Les Bulls ont gagné la bataille de la luxury tax

Cette saison a été très épuisante pour les hommes de Tom Thibodeau, mais bonne nouvelle il n'y aura pas de luxury tax cette saison.

Contrairement à des franchises comme celles des Lakers, des Nets ou encore du Heat, les Bulls sont loin de pouvoir se permettre de payer la fameuse luxury tax.

 

Finalement, le transfert en janvier dernier de Luol Deng a aidé les Bulls a se débarrasser d'un lourd contrat et pouvoir s'attaquer à cette taxe. En échange du Britannique, les Bulls ont récupéré un Andrew Bynum qui a été aussitôt coupé.

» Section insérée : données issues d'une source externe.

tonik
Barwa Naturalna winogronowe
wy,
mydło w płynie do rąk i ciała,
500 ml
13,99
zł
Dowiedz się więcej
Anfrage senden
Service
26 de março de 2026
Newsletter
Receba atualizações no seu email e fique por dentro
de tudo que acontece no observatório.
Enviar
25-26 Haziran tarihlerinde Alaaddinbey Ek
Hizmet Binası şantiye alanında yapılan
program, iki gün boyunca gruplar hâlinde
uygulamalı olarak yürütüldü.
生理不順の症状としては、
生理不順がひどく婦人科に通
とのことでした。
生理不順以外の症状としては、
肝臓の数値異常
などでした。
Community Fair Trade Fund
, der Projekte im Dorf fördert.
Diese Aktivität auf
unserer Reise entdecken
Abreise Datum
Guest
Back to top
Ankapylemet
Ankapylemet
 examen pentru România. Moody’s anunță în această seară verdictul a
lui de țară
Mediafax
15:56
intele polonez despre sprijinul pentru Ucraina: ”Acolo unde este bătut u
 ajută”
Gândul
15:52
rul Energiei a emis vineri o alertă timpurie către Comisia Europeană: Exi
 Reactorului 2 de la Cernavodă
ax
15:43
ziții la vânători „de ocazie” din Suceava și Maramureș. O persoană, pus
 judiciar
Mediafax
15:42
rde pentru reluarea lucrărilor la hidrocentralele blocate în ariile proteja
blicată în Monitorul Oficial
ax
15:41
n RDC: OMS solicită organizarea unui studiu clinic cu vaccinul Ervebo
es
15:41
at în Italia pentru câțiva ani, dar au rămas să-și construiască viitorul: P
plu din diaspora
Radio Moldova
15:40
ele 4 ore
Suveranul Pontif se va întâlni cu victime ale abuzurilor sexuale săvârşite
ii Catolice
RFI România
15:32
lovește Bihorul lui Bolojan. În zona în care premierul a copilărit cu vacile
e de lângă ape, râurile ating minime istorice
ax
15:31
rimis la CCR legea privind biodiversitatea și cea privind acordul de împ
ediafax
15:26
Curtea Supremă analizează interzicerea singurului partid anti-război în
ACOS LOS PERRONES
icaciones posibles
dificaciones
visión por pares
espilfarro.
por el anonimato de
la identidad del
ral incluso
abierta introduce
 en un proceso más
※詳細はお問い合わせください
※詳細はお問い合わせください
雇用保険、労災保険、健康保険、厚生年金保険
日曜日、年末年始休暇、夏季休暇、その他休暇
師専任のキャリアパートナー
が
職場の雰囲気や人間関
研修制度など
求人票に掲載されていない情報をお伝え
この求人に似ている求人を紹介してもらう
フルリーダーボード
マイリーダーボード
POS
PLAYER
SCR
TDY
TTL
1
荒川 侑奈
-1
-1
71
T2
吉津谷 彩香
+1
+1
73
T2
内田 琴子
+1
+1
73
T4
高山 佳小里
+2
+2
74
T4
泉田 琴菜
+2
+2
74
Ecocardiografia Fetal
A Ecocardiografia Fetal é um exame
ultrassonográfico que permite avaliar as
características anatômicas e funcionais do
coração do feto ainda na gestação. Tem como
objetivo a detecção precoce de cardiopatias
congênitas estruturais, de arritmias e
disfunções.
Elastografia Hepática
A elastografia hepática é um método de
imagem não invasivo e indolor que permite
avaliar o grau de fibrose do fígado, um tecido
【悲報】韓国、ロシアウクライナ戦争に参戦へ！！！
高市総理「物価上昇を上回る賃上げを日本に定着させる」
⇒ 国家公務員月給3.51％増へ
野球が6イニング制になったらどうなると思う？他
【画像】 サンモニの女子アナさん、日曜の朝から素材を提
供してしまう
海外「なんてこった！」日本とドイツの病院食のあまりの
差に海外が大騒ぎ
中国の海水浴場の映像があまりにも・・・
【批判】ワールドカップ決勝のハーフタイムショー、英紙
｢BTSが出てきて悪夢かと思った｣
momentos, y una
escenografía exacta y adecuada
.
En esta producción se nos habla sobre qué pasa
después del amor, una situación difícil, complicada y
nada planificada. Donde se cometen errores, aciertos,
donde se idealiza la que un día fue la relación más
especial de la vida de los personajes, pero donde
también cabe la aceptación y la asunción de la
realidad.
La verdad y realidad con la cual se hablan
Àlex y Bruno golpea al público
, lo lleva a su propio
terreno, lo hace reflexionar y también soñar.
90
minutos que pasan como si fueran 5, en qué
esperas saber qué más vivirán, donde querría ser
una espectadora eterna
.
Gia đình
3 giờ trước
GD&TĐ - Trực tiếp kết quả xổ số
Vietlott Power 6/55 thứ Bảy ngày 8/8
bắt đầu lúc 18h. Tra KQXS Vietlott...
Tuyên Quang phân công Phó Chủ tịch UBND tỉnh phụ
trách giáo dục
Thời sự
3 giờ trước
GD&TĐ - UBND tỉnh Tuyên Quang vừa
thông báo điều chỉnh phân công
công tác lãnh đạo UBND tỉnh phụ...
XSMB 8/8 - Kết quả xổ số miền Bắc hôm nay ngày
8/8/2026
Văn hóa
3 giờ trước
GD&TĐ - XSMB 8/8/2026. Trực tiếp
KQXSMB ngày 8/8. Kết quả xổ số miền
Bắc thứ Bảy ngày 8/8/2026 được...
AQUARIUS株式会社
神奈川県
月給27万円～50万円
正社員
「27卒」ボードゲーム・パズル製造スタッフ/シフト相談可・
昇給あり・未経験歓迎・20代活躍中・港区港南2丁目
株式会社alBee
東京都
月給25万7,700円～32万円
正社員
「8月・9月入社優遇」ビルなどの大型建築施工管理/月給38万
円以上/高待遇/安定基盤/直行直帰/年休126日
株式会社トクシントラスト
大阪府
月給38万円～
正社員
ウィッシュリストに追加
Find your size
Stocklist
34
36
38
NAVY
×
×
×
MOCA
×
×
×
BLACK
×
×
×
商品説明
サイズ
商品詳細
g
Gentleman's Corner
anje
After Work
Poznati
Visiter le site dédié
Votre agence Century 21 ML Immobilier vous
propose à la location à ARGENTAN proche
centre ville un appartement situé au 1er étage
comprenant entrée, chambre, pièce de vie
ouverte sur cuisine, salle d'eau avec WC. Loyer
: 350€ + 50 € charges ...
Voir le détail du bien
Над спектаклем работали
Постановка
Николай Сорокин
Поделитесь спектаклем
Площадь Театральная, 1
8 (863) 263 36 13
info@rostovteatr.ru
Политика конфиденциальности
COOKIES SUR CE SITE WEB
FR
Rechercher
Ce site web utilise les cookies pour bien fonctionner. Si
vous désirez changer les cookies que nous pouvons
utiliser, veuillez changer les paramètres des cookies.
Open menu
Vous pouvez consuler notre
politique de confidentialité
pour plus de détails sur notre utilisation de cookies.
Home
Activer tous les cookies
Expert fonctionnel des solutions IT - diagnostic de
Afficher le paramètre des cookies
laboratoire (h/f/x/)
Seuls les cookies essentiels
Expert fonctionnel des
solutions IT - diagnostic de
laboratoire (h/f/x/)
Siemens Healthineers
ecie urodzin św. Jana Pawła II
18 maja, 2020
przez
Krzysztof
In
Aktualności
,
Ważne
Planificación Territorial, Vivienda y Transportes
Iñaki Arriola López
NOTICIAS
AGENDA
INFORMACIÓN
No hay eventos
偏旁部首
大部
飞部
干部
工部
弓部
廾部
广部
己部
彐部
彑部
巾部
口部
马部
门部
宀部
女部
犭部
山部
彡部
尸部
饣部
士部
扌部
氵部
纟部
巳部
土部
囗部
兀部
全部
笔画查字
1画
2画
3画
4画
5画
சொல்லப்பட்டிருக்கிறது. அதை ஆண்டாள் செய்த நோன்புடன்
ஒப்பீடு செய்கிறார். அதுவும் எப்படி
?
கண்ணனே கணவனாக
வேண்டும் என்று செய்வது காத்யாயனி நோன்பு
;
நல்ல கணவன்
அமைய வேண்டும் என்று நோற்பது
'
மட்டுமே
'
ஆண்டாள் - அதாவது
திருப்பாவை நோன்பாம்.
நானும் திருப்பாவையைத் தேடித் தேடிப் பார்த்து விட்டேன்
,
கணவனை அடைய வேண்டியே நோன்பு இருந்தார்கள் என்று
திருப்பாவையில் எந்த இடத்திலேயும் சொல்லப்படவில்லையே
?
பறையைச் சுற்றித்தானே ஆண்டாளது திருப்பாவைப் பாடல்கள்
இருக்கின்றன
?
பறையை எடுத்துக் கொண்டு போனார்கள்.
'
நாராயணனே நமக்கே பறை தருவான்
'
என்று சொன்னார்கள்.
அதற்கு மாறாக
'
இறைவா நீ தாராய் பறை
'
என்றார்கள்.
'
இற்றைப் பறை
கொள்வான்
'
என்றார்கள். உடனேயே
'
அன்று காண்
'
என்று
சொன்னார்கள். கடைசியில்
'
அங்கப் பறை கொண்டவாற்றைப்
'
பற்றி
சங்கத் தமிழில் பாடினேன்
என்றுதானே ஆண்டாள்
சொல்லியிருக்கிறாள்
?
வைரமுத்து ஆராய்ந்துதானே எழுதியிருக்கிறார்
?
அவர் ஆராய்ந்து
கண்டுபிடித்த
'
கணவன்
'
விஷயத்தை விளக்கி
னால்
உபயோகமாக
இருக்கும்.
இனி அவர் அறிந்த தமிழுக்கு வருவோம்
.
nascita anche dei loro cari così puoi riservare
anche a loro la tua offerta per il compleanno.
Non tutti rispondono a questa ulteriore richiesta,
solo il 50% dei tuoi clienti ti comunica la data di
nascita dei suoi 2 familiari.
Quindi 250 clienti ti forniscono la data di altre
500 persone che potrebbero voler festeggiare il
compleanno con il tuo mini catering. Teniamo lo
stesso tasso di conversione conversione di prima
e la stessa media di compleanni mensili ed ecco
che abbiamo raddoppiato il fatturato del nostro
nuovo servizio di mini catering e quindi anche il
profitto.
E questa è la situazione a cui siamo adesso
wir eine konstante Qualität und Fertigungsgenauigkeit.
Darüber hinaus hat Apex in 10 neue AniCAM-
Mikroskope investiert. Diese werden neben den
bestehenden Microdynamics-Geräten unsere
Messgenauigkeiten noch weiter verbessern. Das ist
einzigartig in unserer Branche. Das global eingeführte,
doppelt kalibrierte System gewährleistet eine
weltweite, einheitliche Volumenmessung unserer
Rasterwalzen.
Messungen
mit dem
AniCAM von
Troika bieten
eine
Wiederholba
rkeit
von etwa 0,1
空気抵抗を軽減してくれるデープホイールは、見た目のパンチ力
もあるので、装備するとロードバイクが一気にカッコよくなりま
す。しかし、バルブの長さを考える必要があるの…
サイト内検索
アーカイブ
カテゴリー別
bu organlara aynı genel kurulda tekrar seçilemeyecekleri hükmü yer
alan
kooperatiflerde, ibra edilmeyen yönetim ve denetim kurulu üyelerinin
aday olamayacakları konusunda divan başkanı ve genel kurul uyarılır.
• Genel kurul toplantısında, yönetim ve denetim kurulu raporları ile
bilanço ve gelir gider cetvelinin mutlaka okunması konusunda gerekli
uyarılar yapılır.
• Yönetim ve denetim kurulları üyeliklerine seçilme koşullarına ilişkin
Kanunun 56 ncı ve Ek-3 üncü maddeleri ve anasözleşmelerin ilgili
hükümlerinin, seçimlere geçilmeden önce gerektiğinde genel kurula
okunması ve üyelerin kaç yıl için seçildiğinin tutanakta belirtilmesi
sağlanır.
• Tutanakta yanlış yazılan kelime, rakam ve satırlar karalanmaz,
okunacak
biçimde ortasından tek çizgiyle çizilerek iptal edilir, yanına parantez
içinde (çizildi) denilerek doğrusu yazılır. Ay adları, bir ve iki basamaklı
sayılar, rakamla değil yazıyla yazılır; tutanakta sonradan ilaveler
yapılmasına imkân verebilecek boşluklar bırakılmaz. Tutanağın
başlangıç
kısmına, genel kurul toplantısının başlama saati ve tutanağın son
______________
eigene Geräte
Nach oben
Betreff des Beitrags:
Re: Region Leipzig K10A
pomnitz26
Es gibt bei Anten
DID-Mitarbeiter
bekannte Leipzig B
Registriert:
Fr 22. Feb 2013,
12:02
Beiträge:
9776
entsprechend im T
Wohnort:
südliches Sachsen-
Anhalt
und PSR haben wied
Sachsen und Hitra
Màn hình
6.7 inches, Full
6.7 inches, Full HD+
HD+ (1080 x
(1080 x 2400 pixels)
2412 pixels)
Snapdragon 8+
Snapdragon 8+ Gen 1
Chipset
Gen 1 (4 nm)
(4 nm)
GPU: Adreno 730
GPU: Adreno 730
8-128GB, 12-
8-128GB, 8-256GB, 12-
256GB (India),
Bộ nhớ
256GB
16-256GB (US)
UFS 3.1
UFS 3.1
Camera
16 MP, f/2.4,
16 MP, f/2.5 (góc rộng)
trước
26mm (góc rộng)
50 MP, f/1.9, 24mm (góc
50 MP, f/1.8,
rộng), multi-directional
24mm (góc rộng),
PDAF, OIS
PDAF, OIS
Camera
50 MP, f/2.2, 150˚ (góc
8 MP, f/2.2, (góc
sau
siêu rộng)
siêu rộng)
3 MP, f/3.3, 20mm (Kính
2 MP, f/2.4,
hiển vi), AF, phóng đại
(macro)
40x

Les Bulls pouvaient cependant craindre de payer cette fameuse taxe lorsque Joakim Noah s'est vu récompensé de 500 000 dollars pour être devenu membre du All-NBA First Team. Mais le Chicago Tribune nous explique comment les Bulls sont passés à 291 165 dollars de la taxe.

 

Lorsque le Jazz a coupé Erik Murphy que les Bulls ont précédemment coupé, cela a représenté un écart avec la fameuse taxe de 877 479 dollars. Par le jeu des signatures de petits contrats et autre renvoie, les Bulls sont parvenus à 15 en playoffs, mais il était évident que l'équipe tournait autour de sept joueurs voire huit grand maximum. Mike James a souvent fait l'aller-retour, et Ronnie Brewer n'a joué qu'un match pour Chicago.

 

Marquis Teague  a également payé cette politique de l'économie en étant envoyé aux Nets, soulageant de 300 000 dollars la masse salariale des Bulls. Après avoir payé pour la première fois la luxury tax, les Bulls ont réussi un de leurs objectifs cette saison : ne plus payer cette taxe. Si John Paxson a promis de réinvestir l'argent sauvé dans le personnel, il va de soi qu'une économie plus importante était attendue, notamment pour faire un gros coup cet été au sein de la Free Agency, notamment pour attirer Carmelo Anthony.